Importing Edgelists into RSiena

1 minute read

Published:

So, importing data into RSiena is a bit of a pain. The GUI has some support for importing Pajek files, for example, but I've been working mostly from the command line, and with .R files, which are what the manual covers.

For my current project, I have CSV files in a very common edgelist format, something like -

sourceID,receiverID,weight,wave 

I think it should be simple to import these into RSiena, but it isn't.

RSiena accepts either adjacency matrices - which are matrices with a 0 or 1 in each spot, for each node - or sparse matrices. These are similar to edgelists, but they have to be in the dgTMatrix class. As you can tell by reading the documentation, it's not exactly obvious how to get the data into that format.

I started by trying the Matrix() function, then I found the sparseMatrix() function. I realized that weight didn't matter, so I simply ignored the weight column. This creates a sparse matrix of the type "ngCMatrix", which is a "pattern matrix", and can't be coerced to a dgTMatrix.

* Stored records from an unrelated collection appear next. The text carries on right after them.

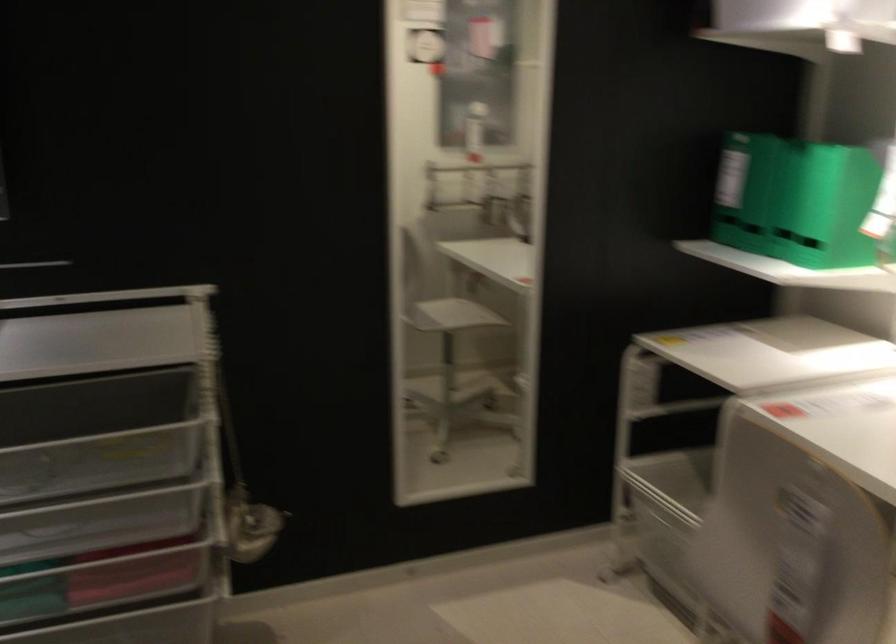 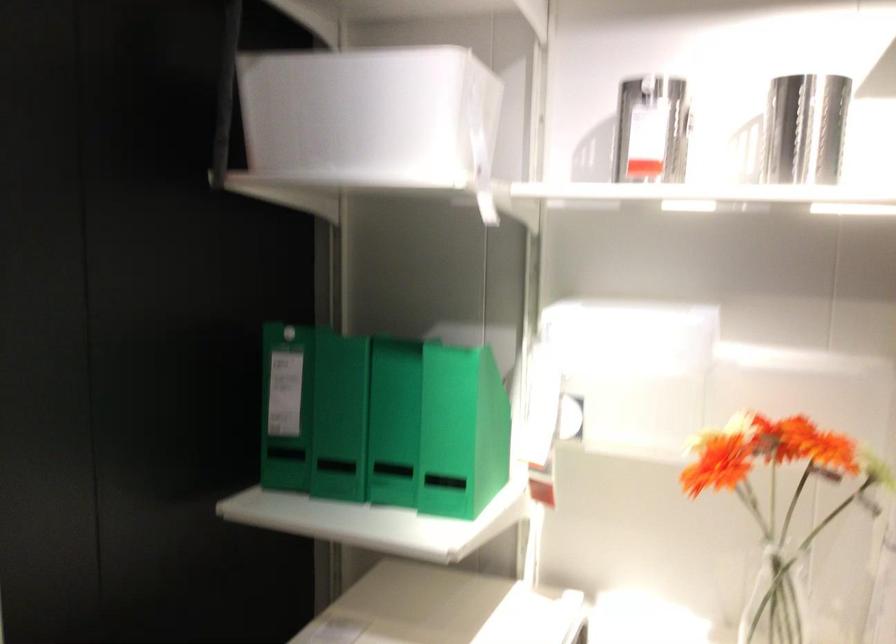 Find the pixel in the second image that matches point (779, 198) in the first image.

(392, 422) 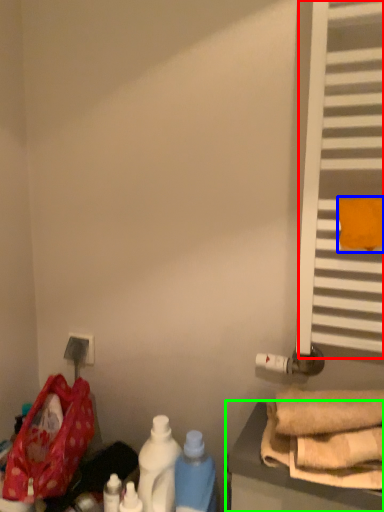 Question: Considering the real-world distances, which object is farthest from window (highlighted by a red box)? beach towel (highlighted by a blue box) or furniture (highlighted by a green box)?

So, eventually, I ended up creating a new weight column, with everything set to 1, and reset to 1 if there are duplicate entries in the data.

My current code is below:

 edgeListToAdj <- function(x, waveID){   
# Remove entries who are not connect to anyone (NomineeID == 0), and not the
# current wave
tempNet <- x[x$NomineeID > 0 & x$NomineeID <= nodeCount & x$Wave == waveID,]
# Create a binary column for weights (since RSiena doesn't use weights).
tempNet$Weight <- 1
# Convert network obejct to adjacency matrix
adjacencyMat <- sparseMatrix(tempNet$NomineeID, tempNet$RespondentID, x=tempNet$Weight, dims=c(nodeCount,nodeCount))
# If any items appear more than once, re-binarize them.
# Yes, binarize is a real word.
adjacencyMat[adjacencyMat > 1] <- 1
# Convert to a dgTMatrix, since this is what RSiena expects
return(as(adjacencyMat, "dgTMatrix"))
}
createNetwork <- function(fileName, numWaves) {
print(fileName)
# Convert CSV file to data frame
netDF <- as.data.frame(read.csv(fileName))
# Create an array of adjacency networks
net <- lapply(1:numWaves, function(x) edgeListToAdj(netDF, x))
# Change this into an RSiena network
RSienaObj <- sienaDependent(net)
return(RSienaObj)
}